Yeah, it does. Is that bad or can it be fixed?


----------



## azkicker0027 (May 31, 2002)

96SentraGXE said:


> Yeah, it does. Is that bad or can it be fixed?


if the lock cylinder freewheels, you might have to replace it.


----------



## Blank (Aug 21, 2003)

when I worked at a nissan dealer we saw some older cars coming in that had keyless entry, and since the people NEVER used the key in dooy, just the keyless, then the cylender seized up from lack of use


----------



## Beltane70 (Jul 17, 2002)

I don't know if the internals of the door lock mechanism on B-14s is similar to the B-13s, but isn't too difficult to fix them if the linkages have become unhooked.

I had a B-13 that had a door that was opened by a slimjim that had the lock working only from the inside. The linkages in the B-13 doors were fairly simple plastic connectors that held the rods together. If that's the problem, you should only have to remove the inside door panels and reconnect the connectors.

I now own a B-14, but unfortunately (or fortunately), I haven't had to fix the locks.


----------



## classicgti-r (Aug 6, 2005)

*WTF!? Doors won't unlock with key!*



96SentraGXE said:


> A few days ago the keys were locked in the car, so a stranger came and used a slim-jim to open the car doors. He was unable to open it on the driver side, so he tried the passenger side and it opened. We ended up going to the market and working the power locks fine (and manual locking and unlocking since I don't have an alarm anymore). Today, we tried unlocking the car and the key turns (the handle seems to work fine too), but the car won't unlock! Is it possible that they got messed up with the slim-jim? I don't understand why they would work after it, but a day later it won't. Now we're wondering how to get into the car without breaking the windows. Help please!

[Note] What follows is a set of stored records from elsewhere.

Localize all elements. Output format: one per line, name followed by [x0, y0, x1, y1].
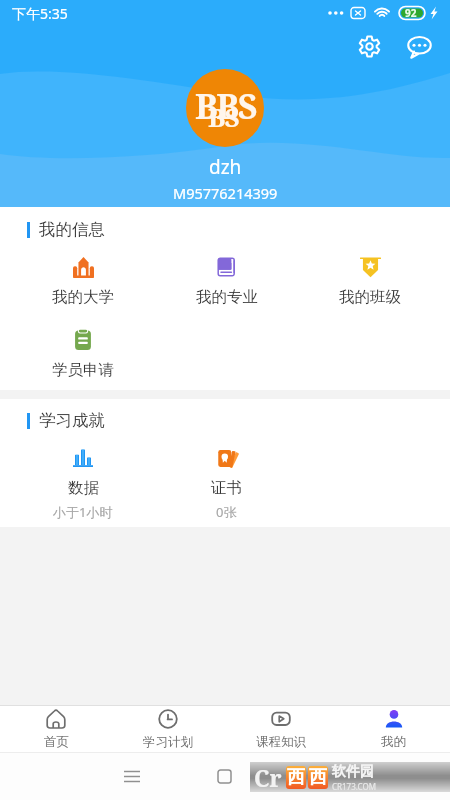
staticText: 我的	[381, 734, 406, 750]
button[interactable]: 我的专业	[155, 245, 298, 307]
staticText: BS	[208, 99, 239, 134]
button[interactable]: 首页	[0, 706, 112, 752]
button[interactable]: 证书	[155, 436, 298, 521]
staticText: 学习计划	[143, 734, 193, 750]
staticText: dzh	[209, 154, 242, 180]
staticText: 西	[309, 766, 327, 789]
button[interactable]: 我的大学	[11, 245, 155, 307]
staticText: 数据	[68, 478, 99, 498]
staticText: 我的信息	[39, 219, 105, 240]
staticText: 软件园	[332, 763, 374, 781]
staticText: 证书	[211, 478, 242, 498]
staticText: 我的专业	[196, 287, 258, 307]
staticText: 课程知识	[256, 734, 306, 750]
staticText: Cr	[254, 762, 282, 792]
staticText: 我的大学	[52, 287, 114, 307]
button[interactable]: 我的	[337, 706, 450, 752]
button[interactable]: 学员申请	[11, 318, 155, 380]
staticText: 下午5:35	[12, 4, 68, 23]
staticText: BBS	[195, 83, 256, 129]
staticText: 我的班级	[339, 287, 401, 307]
staticText: CR173.COM	[332, 781, 376, 792]
button[interactable]: 课程知识	[224, 706, 337, 752]
staticText: M95776214399	[173, 183, 278, 203]
button[interactable]: Avatar	[186, 69, 264, 147]
staticText: 92	[405, 6, 417, 20]
staticText: 首页	[44, 734, 69, 750]
button[interactable]: Messages	[402, 29, 436, 63]
staticText: 学习成就	[39, 410, 105, 431]
button[interactable]: 学习计划	[112, 706, 224, 752]
button[interactable]: Settings	[352, 29, 386, 63]
button[interactable]: 数据	[11, 436, 155, 521]
staticText: 小于1小时	[53, 503, 113, 521]
staticText: 西	[287, 766, 305, 789]
button[interactable]: 我的班级	[298, 245, 441, 307]
staticText: 学员申请	[52, 360, 114, 380]
staticText: 0张	[216, 503, 237, 521]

Hey cheap way to fix----Go to nissan, (any dealership) with your title, or proof of ownership and get a keyless entry alarm pad for your car...prob. fixed, for now...oh yeah not too smart telling everyone you're gonna leave your doors unlocked...


----------



## 96SentraGXE (Sep 21, 2005)

classicgti-r said:


> Hey cheap way to fix----Go to nissan, (any dealership) with your title, or proof of ownership and get a keyless entry alarm pad for your car...prob. fixed, for now...oh yeah not too smart telling everyone you're gonna leave your doors unlocked...


True, but I also didn't mention where I lived, or am packing heat. 

Thanks for the help fellas. I'll look into it soon, or take it to the dealer.


----------



## 98nissanmike (Jul 19, 2014)

Hi I have 98 Nissan pickup and the exterior doors won't unlock with key, or lock, the inside locks work fine. It is a manual lock. Anyone got a clue whats going on, I just bought the truck,98 frontier XE.


----------